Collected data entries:
-- -- --

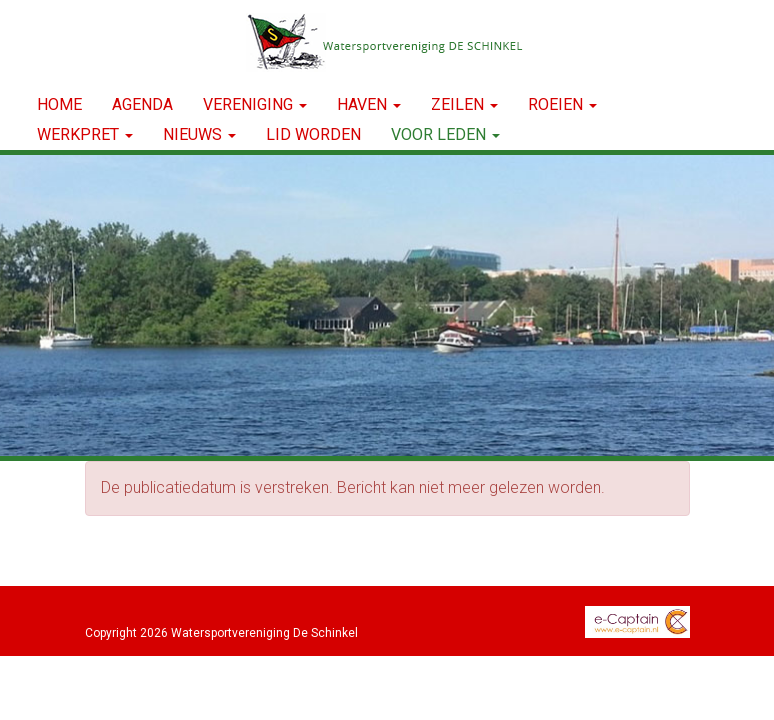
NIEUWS (199, 134)
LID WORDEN (313, 134)
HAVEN (369, 104)
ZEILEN (464, 104)
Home (59, 104)
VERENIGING (255, 104)
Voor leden (445, 134)
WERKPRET (85, 134)
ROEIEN (562, 104)
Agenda (142, 104)
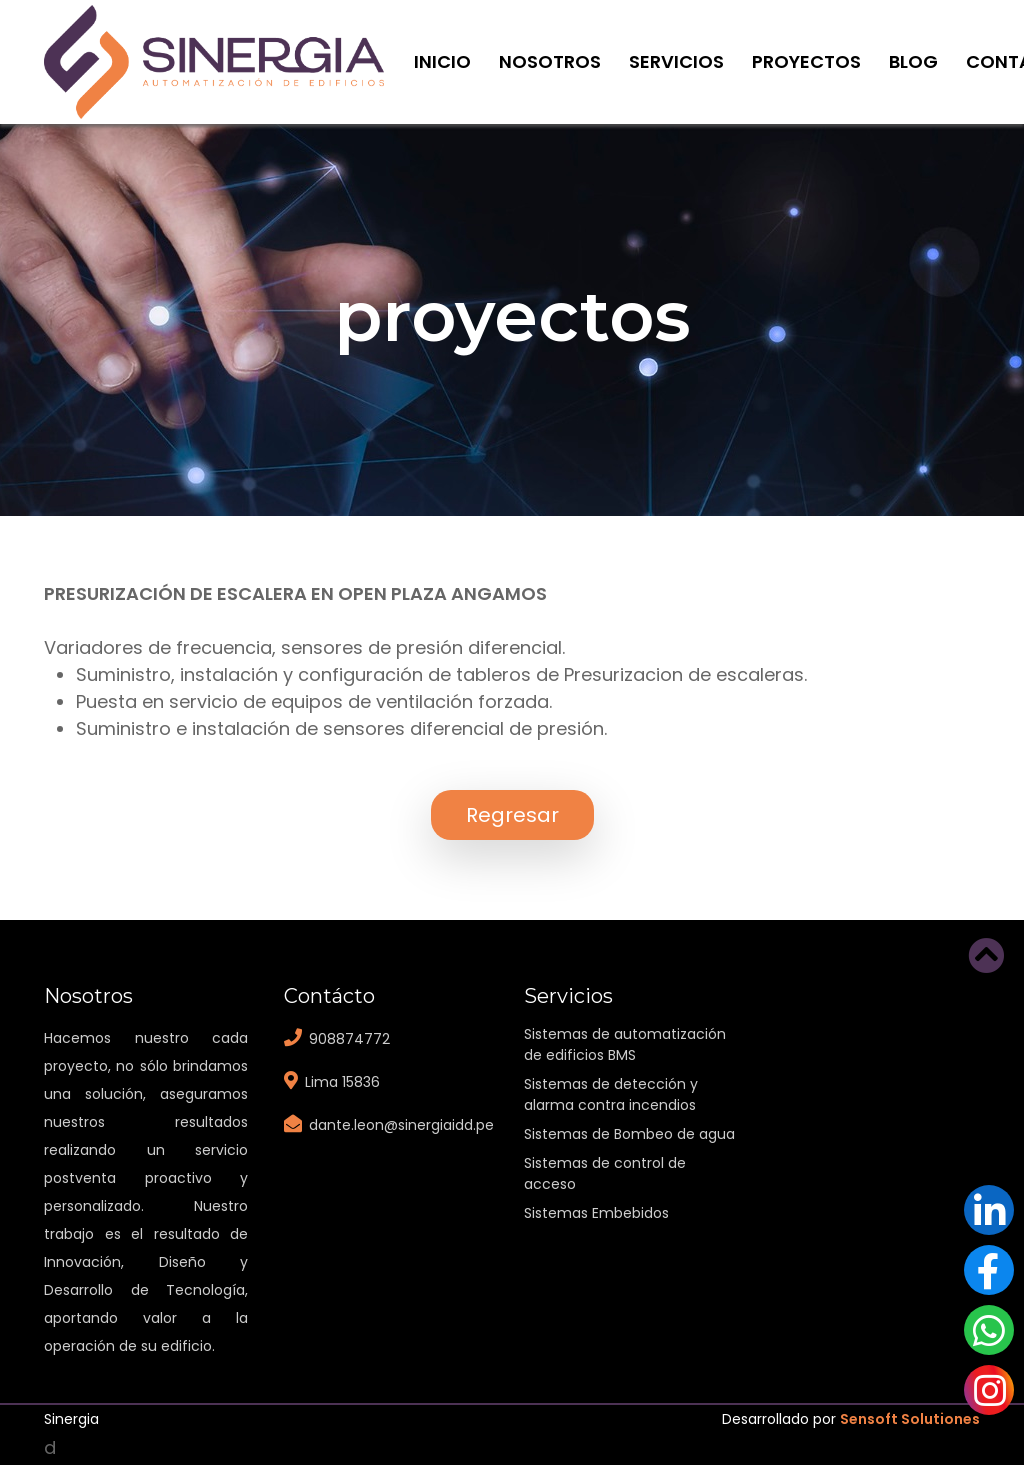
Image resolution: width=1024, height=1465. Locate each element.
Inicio (442, 61)
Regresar (512, 815)
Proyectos (806, 61)
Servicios (676, 61)
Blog (913, 61)
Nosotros (550, 61)
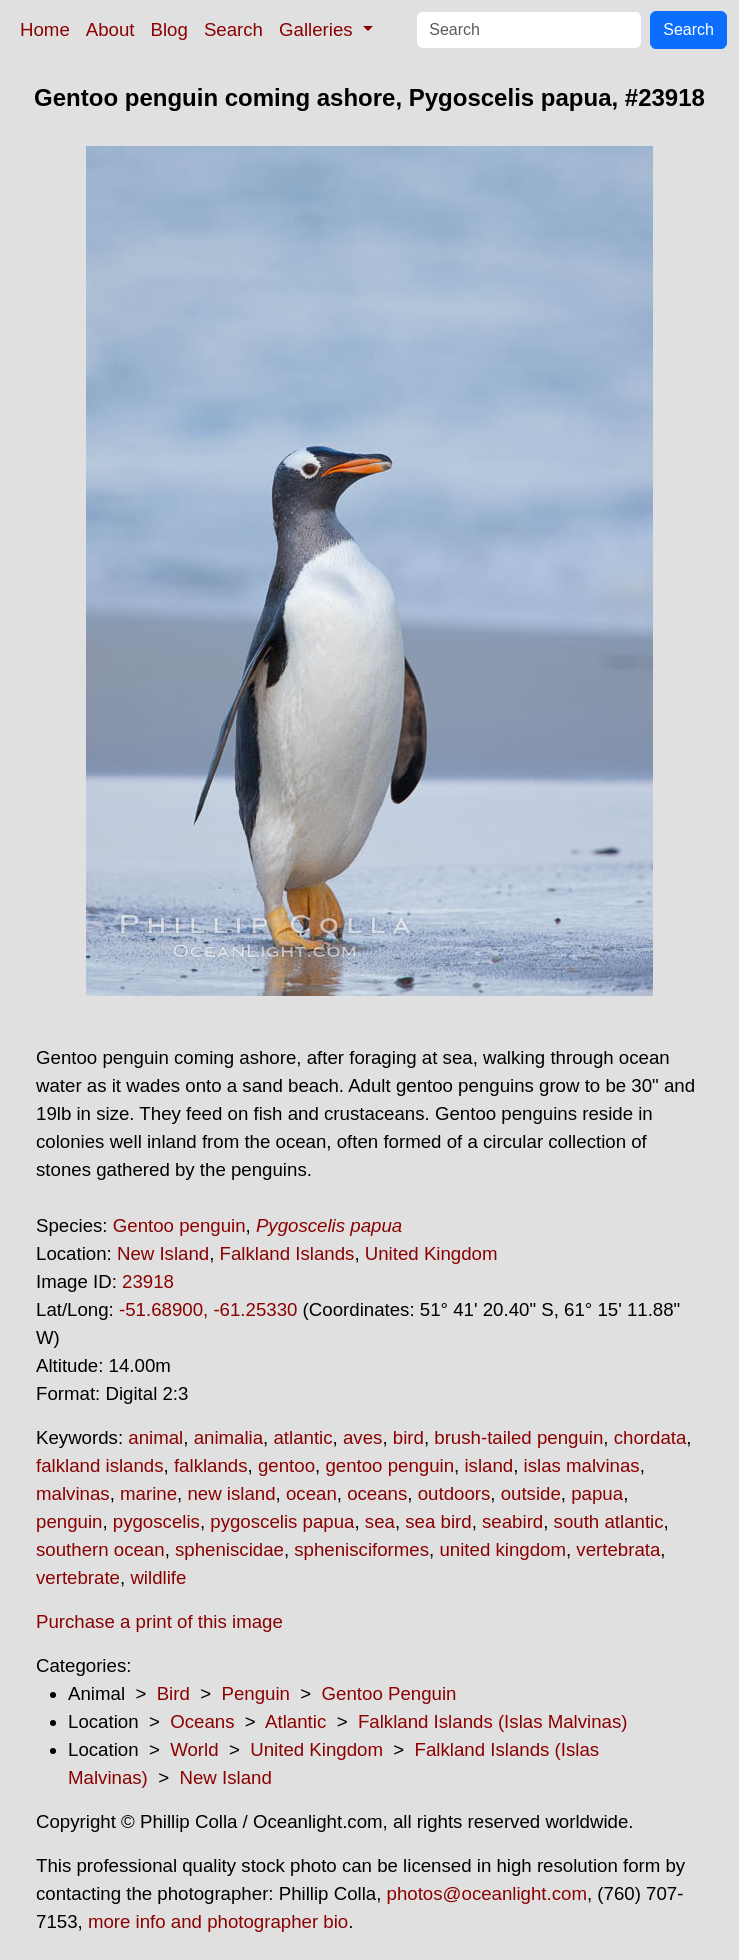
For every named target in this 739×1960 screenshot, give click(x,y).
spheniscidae (229, 1549)
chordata (650, 1437)
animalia (228, 1437)
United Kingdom (431, 1253)
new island (231, 1493)
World (194, 1749)
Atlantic (295, 1721)
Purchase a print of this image (159, 1621)
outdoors (454, 1493)
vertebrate (78, 1577)
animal (155, 1437)
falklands (211, 1465)
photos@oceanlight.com (487, 1893)
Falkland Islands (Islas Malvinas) (493, 1721)
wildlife (158, 1577)
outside (531, 1493)
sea (380, 1521)
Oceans (202, 1721)
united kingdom (502, 1549)
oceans (377, 1493)
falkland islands (100, 1465)
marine (148, 1493)
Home (45, 29)
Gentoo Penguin (389, 1693)
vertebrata (618, 1549)
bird (408, 1437)
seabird (512, 1521)
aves (362, 1437)
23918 (148, 1281)
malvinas (73, 1493)
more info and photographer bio (218, 1921)
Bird (173, 1693)
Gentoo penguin (179, 1225)
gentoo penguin (389, 1465)
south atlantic (609, 1521)
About (110, 29)
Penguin (255, 1693)
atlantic (302, 1437)
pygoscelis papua (282, 1521)
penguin (69, 1521)
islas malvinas (582, 1465)
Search (233, 29)
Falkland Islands (287, 1253)
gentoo (286, 1465)
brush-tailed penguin (518, 1437)
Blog (169, 29)
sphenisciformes (361, 1549)
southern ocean (100, 1549)
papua (597, 1493)
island (488, 1465)
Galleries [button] (318, 29)
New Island (163, 1253)
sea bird (438, 1521)
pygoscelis (156, 1521)
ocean (311, 1493)
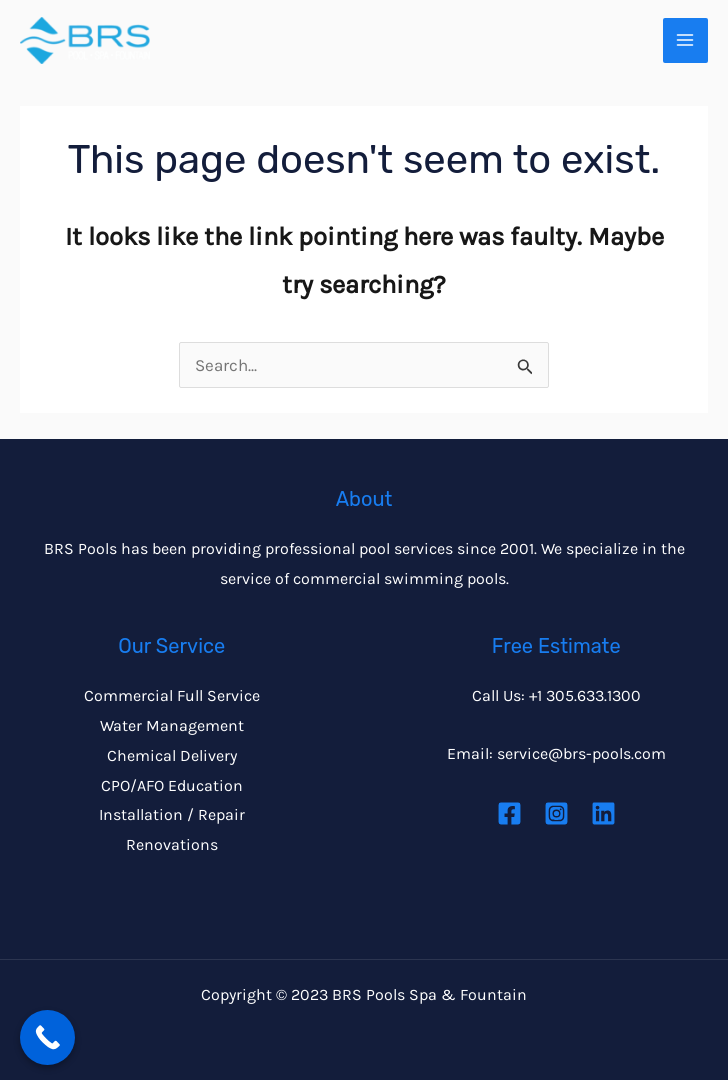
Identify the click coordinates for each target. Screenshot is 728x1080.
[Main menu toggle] (686, 41)
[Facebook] (509, 813)
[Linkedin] (603, 813)
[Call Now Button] (47, 1037)
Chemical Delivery (172, 755)
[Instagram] (556, 813)
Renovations (172, 844)
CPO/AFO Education (172, 785)
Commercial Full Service (172, 695)
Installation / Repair (172, 814)
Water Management (172, 725)
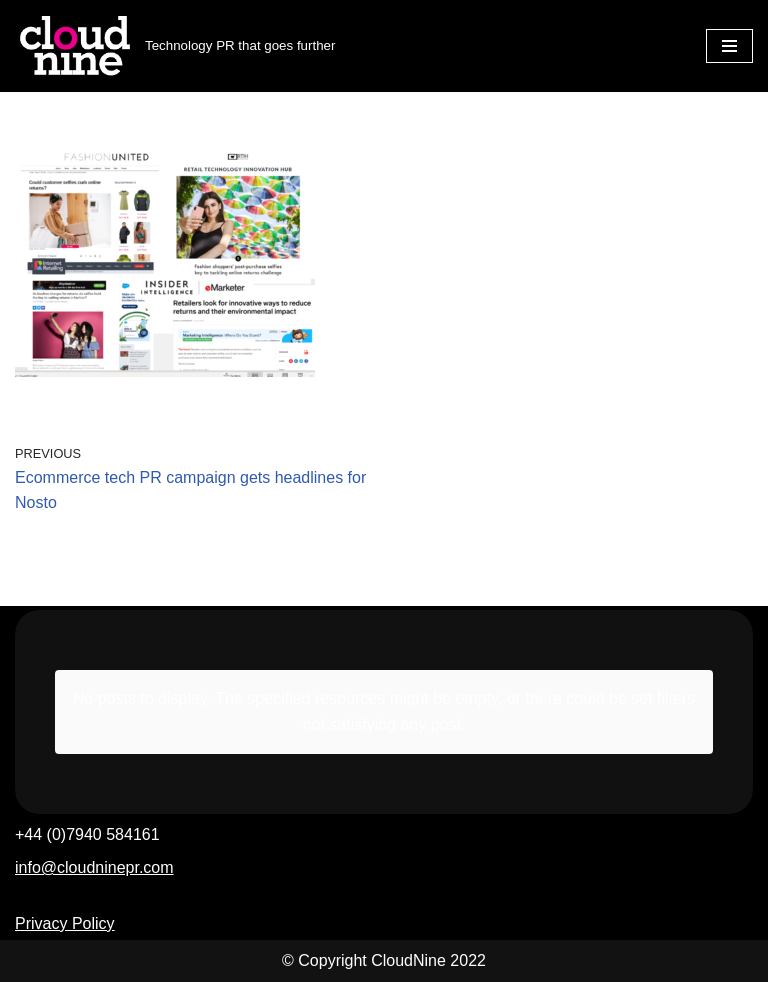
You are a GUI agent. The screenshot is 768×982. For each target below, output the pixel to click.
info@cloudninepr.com (94, 867)
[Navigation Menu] (729, 46)
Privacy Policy (65, 923)
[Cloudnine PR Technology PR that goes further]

-- -- --

▸ ACTION ITEM:
Start with the line above that contains "animalia (228, 1437)" and end with the line that contains "Bird (173, 1693)". Write out those lines exactly, and only those.

▸ RESULT OF THE EXERCISE:
animalia (228, 1437)
United Kingdom (431, 1253)
new island (231, 1493)
World (194, 1749)
Atlantic (295, 1721)
Purchase a print of this image (159, 1621)
outdoors (454, 1493)
vertebrate (78, 1577)
animal (155, 1437)
falklands (211, 1465)
photos@oceanlight.com (487, 1893)
Falkland Islands (Islas Malvinas) (493, 1721)
wildlife (158, 1577)
outside (531, 1493)
sea (380, 1521)
Oceans (202, 1721)
united kingdom (502, 1549)
oceans (377, 1493)
falkland islands (100, 1465)
marine (148, 1493)
Home (45, 29)
Gentoo Penguin (389, 1693)
vertebrata (618, 1549)
bird (408, 1437)
seabird (512, 1521)
aves (362, 1437)
23918 (148, 1281)
malvinas (73, 1493)
more info and photographer bio (218, 1921)
Bird (173, 1693)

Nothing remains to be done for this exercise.